Support Questions

Find answers, ask questions, and share your expertise

max() function generating an error in sqoop

avatar
Contributor

sqoop import \
-Dhadoop.security.credential.provider.path=jceks://hdfs/user/lrm0613/mydb2.jceks \
--connection-manager org.apache.sqoop.manager.SQLServerManager \
--driver net.sourceforge.jtds.jdbc.Driver \
--connect 'jdbc:jtds:sqlserver://SQLQP002:1433;useNTLMv2=true;domain=JNL_NT;databaseName=TC31Scheduler' \
--username 'lrm0613' \
--password-alias sqlserver2.password \
--query 'select max(id) from NodeName a where $CONDITIONS' \
--split-by a.id \
--target-dir /user/lrm0613/queries_output/tt

 

 

Generates the following error:

20/06/10 16:37:51 ERROR tool.ImportTool: Import failed: We found column without column name. Please verify that you've entered all column names in your query if using free form query import (consider adding clause AS if you're using column transformation)

 

I've noticed that if I remove the max() function the job completes successfully. How can I make it work with the function.

1 ACCEPTED SOLUTION

avatar
Super Guru

Sorry, can you try below instead?

select max(id) as id from NodeName a where $CONDITIONS



BTW, do you really just want to import single MAX value into HDFS?
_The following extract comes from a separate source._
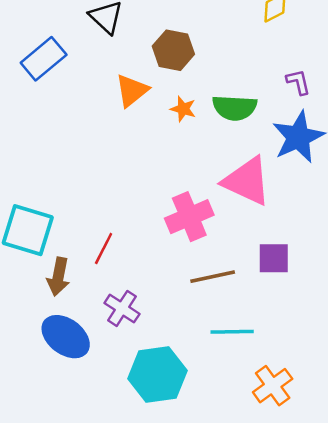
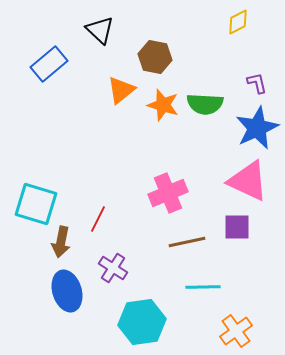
orange star: (183, 109) -> (163, 105), size x1.5
pink triangle: (247, 181) -> (248, 181), moved
blue ellipse: (66, 337) -> (67, 291), turned 36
View solution in original post

5 REPLIES 5

avatar
Super Guru

Hi Heri,

As mentioned in the error:

if using free form query import (consider adding clause AS if you're using column transformation)



You max(id) aggregate function does not have "AS" clause, please change your query to below and try again:

select max(id) as max_id from NodeName a where $CONDITIONS



Cheers
Eric

avatar
Contributor

Thank you Eric,

 

I changed the form of the query:

 

--query 'select max(id) as maxid from NodeName where $CONDITIONS'

 

we had some progress, but for some reason sqoop is translating the query into the following form:

 

20/06/11 08:09:49 INFO db.DataDrivenDBInputFormat: BoundingValsQuery: SELECT MIN(id), MAX(id) FROM (select max(id) as maxid from NodeName where (1 = 1) ) AS t1
20/06/11 08:09:49 INFO mapreduce.JobSubmitter: Cleaning up the staging area /user/lrm0613/.staging/job_1590805442005_23634
20/06/11 08:09:49 WARN security.UserGroupInformation: PriviledgedActionException as:lrm0613@JACKSONNATIONAL.COM (auth:KERBEROS) cause:java.io.IOException: net.sourceforge.jtds.jdbc.AQSQLException: Id 207, Level 16, State 1, Line 1
Invalid column name 'id'.
20/06/11 08:09:49 ERROR tool.ImportTool: Import failed: java.io.IOException: net.sourceforge.jtds.jdbc.AQSQLException: Id 207, Level 16, State 1, Line 1
Invalid column name 'id'.

 

Any ideas?

avatar
Super Guru

Sorry, can you try below instead?

select max(id) as id from NodeName a where $CONDITIONS



BTW, do you really just want to import single MAX value into HDFS?

avatar
Contributor

Thank you Eric,

 

 We basically want to grab the last value of an id, so we can use it as a reference to resume an incremental load into Hive.

 

Once we have the last "id" value in Hive, we can go back to our SQL Server and select all the rows which are greater than that id to pull the new/remaining data into Hive. 

 

We were initially using --incremental lastmodified to do incremental loads, but there are some source tables that don't have a datetime column and sqoop prevents us to do an incremental load if we don't have a datetime column in the source:

Append mode for imports is not compatible with HCatalog.

 

avatar
Super Guru
Hi Heri,

Glad that it helped and thanks for the info.

Cheers
Eric